* **Dataset entries**:
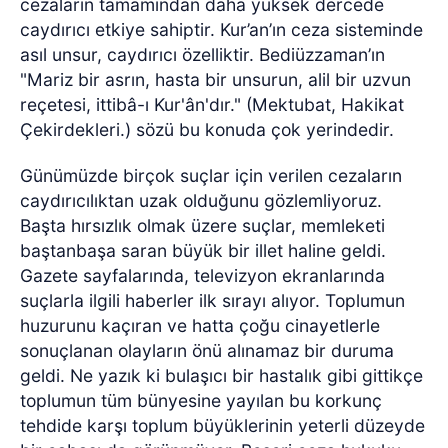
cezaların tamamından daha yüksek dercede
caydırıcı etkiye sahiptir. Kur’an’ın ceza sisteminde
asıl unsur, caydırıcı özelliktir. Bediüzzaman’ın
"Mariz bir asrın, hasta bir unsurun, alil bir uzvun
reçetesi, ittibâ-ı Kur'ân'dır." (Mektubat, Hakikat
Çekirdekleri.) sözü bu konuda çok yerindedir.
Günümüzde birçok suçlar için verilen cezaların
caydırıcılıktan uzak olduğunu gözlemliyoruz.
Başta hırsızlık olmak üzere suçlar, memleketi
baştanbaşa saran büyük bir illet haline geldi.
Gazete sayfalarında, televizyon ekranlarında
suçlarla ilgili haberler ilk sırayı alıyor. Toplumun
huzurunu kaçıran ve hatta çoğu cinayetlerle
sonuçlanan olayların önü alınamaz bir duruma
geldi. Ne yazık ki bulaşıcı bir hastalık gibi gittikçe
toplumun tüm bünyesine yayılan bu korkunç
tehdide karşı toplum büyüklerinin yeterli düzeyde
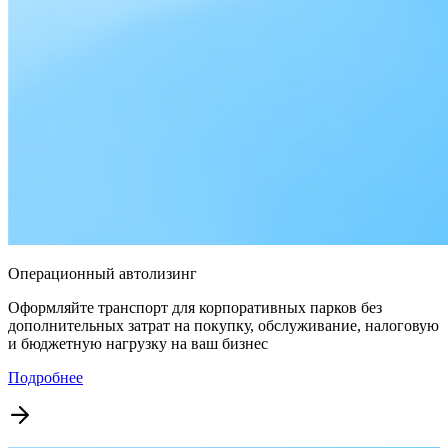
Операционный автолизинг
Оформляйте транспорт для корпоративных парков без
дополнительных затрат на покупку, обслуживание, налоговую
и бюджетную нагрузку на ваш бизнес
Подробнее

==

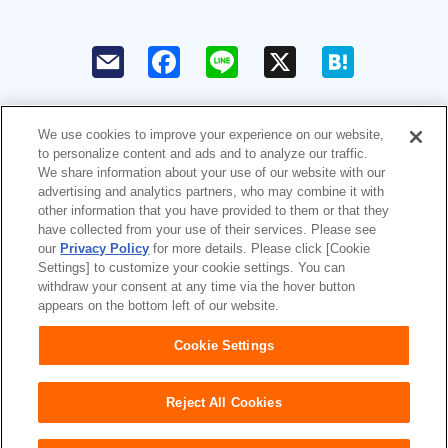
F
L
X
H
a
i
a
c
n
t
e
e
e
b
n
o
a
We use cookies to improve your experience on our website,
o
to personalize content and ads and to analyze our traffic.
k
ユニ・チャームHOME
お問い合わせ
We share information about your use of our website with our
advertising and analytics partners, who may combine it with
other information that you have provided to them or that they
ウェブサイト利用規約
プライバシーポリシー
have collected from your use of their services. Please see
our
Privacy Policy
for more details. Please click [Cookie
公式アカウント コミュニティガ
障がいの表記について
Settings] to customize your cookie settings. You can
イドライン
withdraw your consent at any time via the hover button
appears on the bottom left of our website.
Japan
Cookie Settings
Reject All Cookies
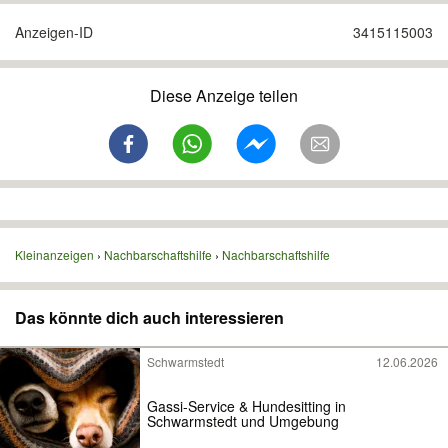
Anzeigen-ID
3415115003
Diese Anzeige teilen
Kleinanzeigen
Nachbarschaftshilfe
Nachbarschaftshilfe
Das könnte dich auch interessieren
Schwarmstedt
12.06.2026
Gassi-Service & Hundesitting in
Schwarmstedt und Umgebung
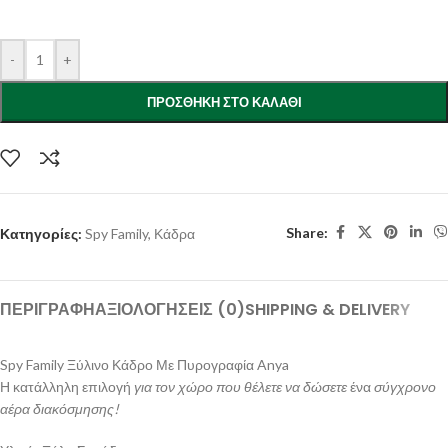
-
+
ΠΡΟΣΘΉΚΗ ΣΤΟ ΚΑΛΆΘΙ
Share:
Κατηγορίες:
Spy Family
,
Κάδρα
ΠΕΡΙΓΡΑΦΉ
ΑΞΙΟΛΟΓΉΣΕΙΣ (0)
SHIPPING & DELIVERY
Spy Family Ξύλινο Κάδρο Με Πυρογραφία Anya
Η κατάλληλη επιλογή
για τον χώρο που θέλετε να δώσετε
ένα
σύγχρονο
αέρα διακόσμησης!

--

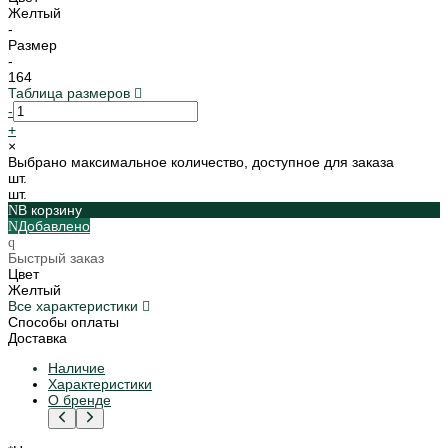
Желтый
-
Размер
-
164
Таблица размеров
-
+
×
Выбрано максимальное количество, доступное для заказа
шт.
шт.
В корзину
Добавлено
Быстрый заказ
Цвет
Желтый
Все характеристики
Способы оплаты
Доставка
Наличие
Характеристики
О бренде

* **TRY IT**: For the word "your", report how many lines of the records contain it; respond with the number only.

* **WRITTEN SOLUTION**: 5